Yeah, I know. I’ve still to go to the Book Festival (that’s next weekend) and see what, if anything, has been allowed in Charlotte Square or if it’s restored to its rest-of-the year humdrum nature in full – there’s talk of most, if not all of the EIBF events being staged along nearby George Street.
Charlotte Square, sans book festival
However, in the meantime, good news! The Spiegeltent has beamed down to the Meadows, that fine piece of common ground on the south side of Edinburgh’s city centre. And, in keeping with its tradition of hosting brilliant chanteuses (I’m definitely thinking Dietrich here, not yours truly) it’s the venue for Camille O’Sullivan‘s latest show, Where Are We Now?
The Spiegeltent empty
Saturday night was Camille’s second performance of a run that goes on until 24th August, and, in recognition of this, it and the night before were cheaper. However, any glitches in the performance were due, not to Camille or her excellent three-piece band of guitar, keyboards/piano and drums, but to the nature of the venue and its surrounds.

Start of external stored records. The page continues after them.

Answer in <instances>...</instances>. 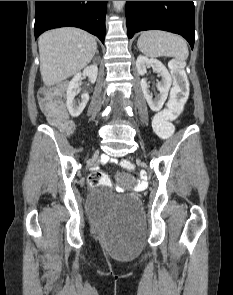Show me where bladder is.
Returning <instances> with one entry per match:
<instances>
[{"label": "bladder", "mask_w": 233, "mask_h": 295, "mask_svg": "<svg viewBox=\"0 0 233 295\" xmlns=\"http://www.w3.org/2000/svg\"><path fill=\"white\" fill-rule=\"evenodd\" d=\"M87 210L90 215L100 221L123 214L140 213L139 200L132 195H117L94 188L87 197Z\"/></svg>", "instance_id": "bladder-1"}]
</instances>
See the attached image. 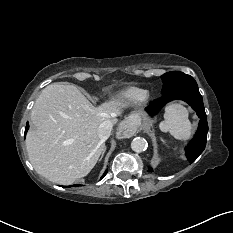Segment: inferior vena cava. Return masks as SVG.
I'll use <instances>...</instances> for the list:
<instances>
[{"label": "inferior vena cava", "instance_id": "inferior-vena-cava-1", "mask_svg": "<svg viewBox=\"0 0 233 233\" xmlns=\"http://www.w3.org/2000/svg\"><path fill=\"white\" fill-rule=\"evenodd\" d=\"M111 130H112V122L111 120H107L105 121L101 128L99 129V132H98V136L100 138L101 141L105 142L110 134H111Z\"/></svg>", "mask_w": 233, "mask_h": 233}]
</instances>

The Spiegeltent is a fantastic space to perform, or watch a performance, in. I must admit I’m glad now I didn’t know quite how historic it was when I did my shows in it, or I’d have dropped my guitar at the prospect. However, it does have one drawback – despite all the wood, mirrors and brocade, it is, when all’s said and done, a tent. And that means sound bleed.
When it was located in Charlotte Square, that wasn’t such a problem – any book festival events still ongoing are some distance away and tend to be just authors droning on about their stuff. The only thing we had to try to do was time the half way break to cope with the fireworks at the Castle which signalled the end of the Military Tattoo (of which more later). In comparison, in the Meadows, the Spiegeltent has a bustling inter-venue bar outside, and a big blue circus tent type affair with other music shows ongoing about fifty metres away.
That might not be a problem for some shows. However, Camille’s performances range from full-on rockers to, to take an example from this set, an a capella version of a Jacques Brel song. She is a dramatic, dynamic, performer, who takes you on a musical odyssey through the full gamut of emotions with carefully-chosen dark materials from some of the great songwriters of the last 70 years or so. In other words, the perfect performer in many ways for the Spiegeltent – if it wasn’t for the sound bleed.
As it was, O’Sullivan spent much of the early part of the show making a single-finger gesture at the back of the audience – a plea for the sound guy to turn her monitor, the guitar, the keyboard, everything, up. It was a pity, because the performance was otherwise up to her usual brilliant standard (this was the third time I’d seen her). However, the best songs were, inevitably, the louder ones. Bowie dominated the early part of the set, and there was a great version of ‘Rock n’ Roll Suicide; Nick Cave’s ‘Mercy Seat’ got a barn – or tent – storming interpretation too.
Good as those were, my personal favourites were The Leonard Cohen covers she did towards the end: opening with a snatch of ‘You Want It Darker,’ from the master’s eponymous final album, she segued into ‘The Future,’ an older song apposite for our troubled times. My absolute favourite, though, was Cohen’s ‘Anthem,’ a fitting, uplifting, closer to a musical commentary on where we are now: ‘There is a crack, a crack in everything/that’s how the light gets in…’
Not even the post-Tattoo fireworks (which seemed to have more than one go) could interrupt. A two-song encore, including old favourite, Nick Cave’s ‘Ship Song,’ and she was gone into the night. Camille will have less distracted performances than this: but the material is strong, and her performances of it as incendiary as ever.